Tumor growth predictions were accomplished using a neural network after generation of a training phase dataset. During the computational model testing phase, the neural network was used to predict a preferred action. The applied neural network consisted of three fully connected layers including the input, hidden, and an output layer that produced the output variables. The number of nodes in the input layer was equal to the number of cell and vessel attributes. Output layer nodes for the cells and vessels were five and three, respectively, and equal to the number of their phenotypes. There were two hidden layer levels with 35 and 25 nodes for both cells and vessels, respectively. After changing phenotype of each agent (i.e., cell or vessel) according to stated DRL policies, if the reward was more than threshold, a new record with defined attributes was added to the dataset. The datasets generated during the training phase consisted of the following attributes for a cell (vessel): Previous and current diffusible factor concentrations, number of cells (vessels) inside a cell (vessel) TME, previous and current division counter, number of cells that are necrotic and hypoxic (vessels that have branches and sprouts), cell (vessel) age and proliferation time delay, cell oxygen deficiency timer, previous and current cell (vessel) Q-values, previous and current cell (vessel) phenotypes, previous and current cell (vessel) neighbor phenotype.

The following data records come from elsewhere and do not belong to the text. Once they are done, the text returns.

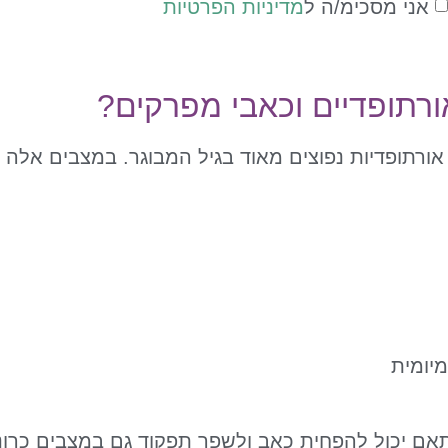
אני מסכימ/ה ל
מדיניות הפרטיות
ורתופדיים וכאבי מפרקים?
אורתופדיות נפוצים מאוד בגיל המבוגר. במצבים אלה ט
יומית
ם יכול להפחית כאב ולשפר תפקוד גם במצבים כרוני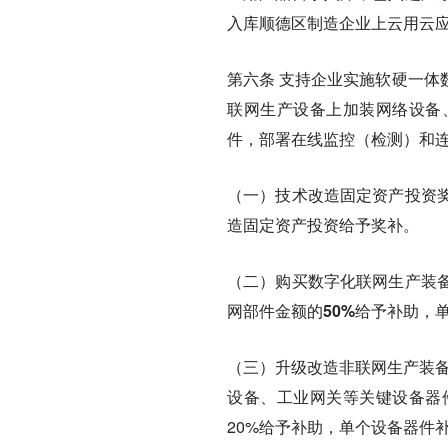
入库顺德区制造企业上云用云
第六条
支持企业实施软硬一体
联网生产设备上加装网络设备
件，部署在线监控（检测）和
（一）技术改造固定资产投资
造固定资产投资给予奖补。
（二）购买数字化联网生产装
网部件金额的50%给予补助，单
（三）升级改造非联网生产装备
设备、工业网关等关键设备器
20%给予补助，单个设备器件补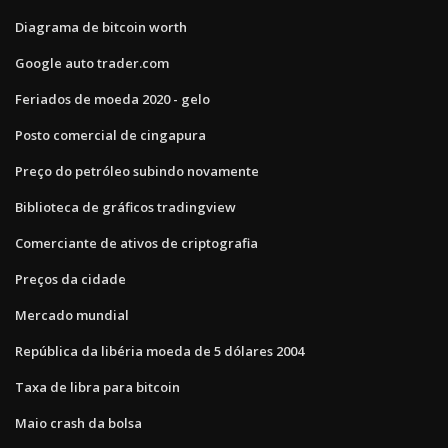
Diagrama de bitcoin worth
Google auto trader.com
Feriados de moeda 2020 - gelo
Posto comercial de cingapura
Preço do petróleo subindo novamente
Biblioteca de gráficos tradingview
Comerciante de ativos de criptografia
Preços da cidade
Mercado mundial
República da libéria moeda de 5 dólares 2004
Taxa de libra para bitcoin
Maio crash da bolsa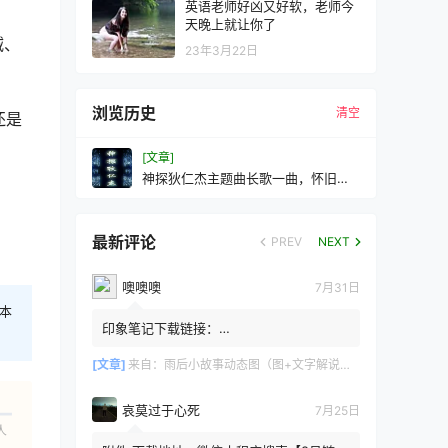
英语老师好凶又好软，老师今
天晚上就让你了
减、
23年3月22日
浏览历史
清空
还是
[文章]
神探狄仁杰主题曲长歌一曲，怀旧国
产剧良心淳朴的年代
最新评论
PREV
NEXT
噢噢噢
7月31日
本
印象笔记下载链接：
https://zzz.jldgt.com/zzz/z3.html
[文章]
来自：
雨后小故事动态图（图+文字解说版）
哀莫过于心死
7月25日
人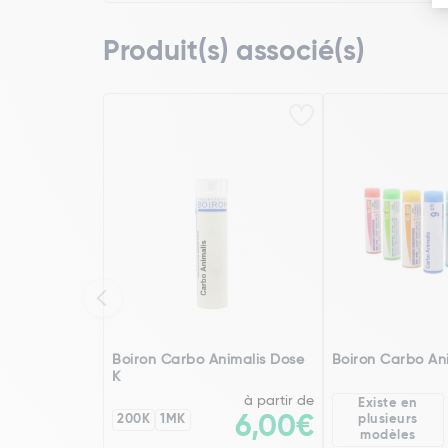
Produit(s) associé(s)
Boiron Carbo Animalis Dose
Boiron Carbo An
K
à partir de
Existe en
200K
1MK
6,00€
plusieurs
modèles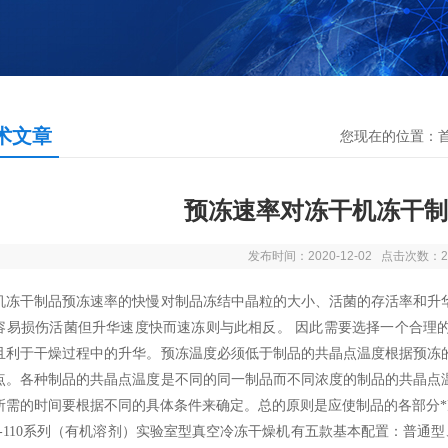
术文章
您现在的位置：
预冻速率对冻干机冻干制
发布时间：2020-12-02 点击次数：2
机冻干制品预冻速率的快慢对制品冻结中晶粒的大小、活菌的存活率和升
容易损伤活菌但升华速度快而速冻则与此相反。 因此需要选择一个合理
且利于干燥过程中的升华。预冻温度必须低于制品的共晶点温度根据预冻
点。各种制品的共晶点温度是不同的同一制品而不同浓度的制品的共晶点
所需的时间要根据不同的具体条件来确定。总的原则是应使制品的各部分*冻牢
-110
系列（有机溶剂）实验室型真空冷冻干燥机有五款基本配置：普通型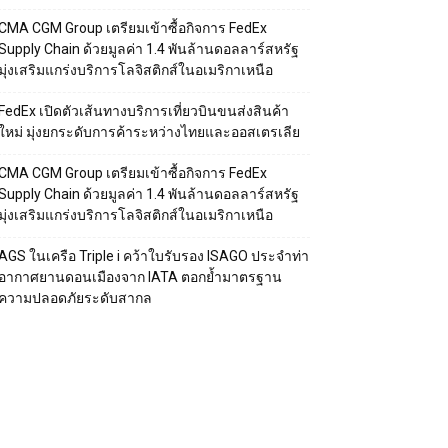
CMA CGM Group เตรียมเข้าซื้อกิจการ FedEx
Supply Chain ด้วยมูลค่า 1.4 พันล้านดอลลาร์สหรัฐ
มุ่งเสริมแกร่งบริการโลจิสติกส์ในอเมริกาเหนือ
FedEx เปิดตัวเส้นทางบริการเที่ยวบินขนส่งสินค้า
ใหม่ มุ่งยกระดับการค้าระหว่างไทยและออสเตรเลีย
CMA CGM Group เตรียมเข้าซื้อกิจการ FedEx
Supply Chain ด้วยมูลค่า 1.4 พันล้านดอลลาร์สหรัฐ
มุ่งเสริมแกร่งบริการโลจิสติกส์ในอเมริกาเหนือ
AGS ในเครือ Triple i คว้าใบรับรอง ISAGO ประจำท่า
อากาศยานดอนเมืองจาก IATA ตอกย้ำมาตรฐาน
ความปลอดภัยระดับสากล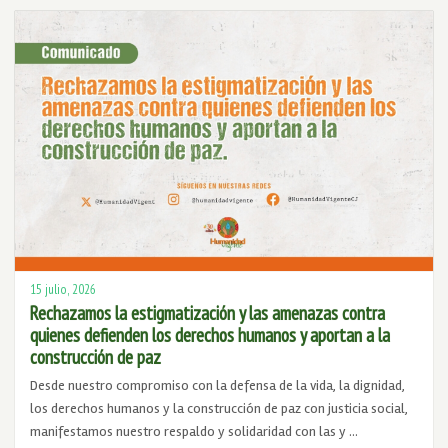
15 julio, 2026
Rechazamos la estigmatización y las amenazas contra
quienes defienden los derechos humanos y aportan a la
construcción de paz
Desde nuestro compromiso con la defensa de la vida, la dignidad,
los derechos humanos y la construcción de paz con justicia social,
manifestamos nuestro respaldo y solidaridad con las y …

A dataset normalization process was conducted to rescale all attribute values to the range [0, 1]. By applying the neural network in the testing phase, agents can act autonomously and change phenotype without any external direction or policy.

Model validation and performance measures

The validity of the multiscale computational model was assessed by mathematical and experimental considerations. These validation exercises provided an opportunity to examine the impact of the unobservable prediction processes, and accuracy of model predictions provided insight into the plausibility of different model assumptions. Three mathematical models were used to predict select temporal features of tumor growth throughout a 30-d simulation period, including total cancer cell count \(n\left(t\right)\):

$$n\left(t\right)={n}_{0}{e}^{\frac{{\alpha }_{n}}{{\beta }_{n}}\left(1-{e}^{-{\beta }_{n}t}\right)}$$
(13)

mean microvascular length \(g\left(t\right)\):

$$g\left(t\right)={g}_{0}+{\alpha }_{g}{\left(1+{e}^{-\frac{t-{t}_{1/2}}{{\beta }_{g}}}\right)}^{-1}$$
(14)

and total number of microvascular branching points \(b\left(t\right)\):

$$b\left(t\right)={b}_{0}+{\alpha }_{b}{e}^{{\beta }_{b}t}$$
(15)

where \(\alpha\) and \(\beta\) are function shape parameters, \({t}_{1/2}\) is the simulation half-life (h), and \({n}_{0}\), \({g}_{0}\), and \({b}_{0}\) are the initial cancer cell population size, vessel lengths, and number of vessel branches, respectively23,48,53,54. From the literature, parameters for Eqs. (13) to (15) were chosen to be \(\left({n}_{0}, {\alpha }_{n},{\beta }_{n}\right)=\left({10}^{6}, \text{0.09,0.01}\right)\), \(\left({g}_{0}, {\alpha }_{g},{\beta }_{g},{t}_{1/2}\right)=\left(0, {58.5}^{3},\text{62,360}\right)\), and \(\left({b}_{0}, {\alpha }_{b},{\beta }_{b}\right)=\left(0, \text{0.05,16}\right)\), respectively. Changes in tumor size and doubling time was assessed using a standard expression for exponential growth. Robustness of time-dependent tumor growth measurables found during simulation validation were compared to independent mathematical models using a Pearson correlation analysis. A p-value less than 0.05 was considered statistically significant. All analyses were performed using Prism 9.0 (GraphPad Software, San Diego, CA).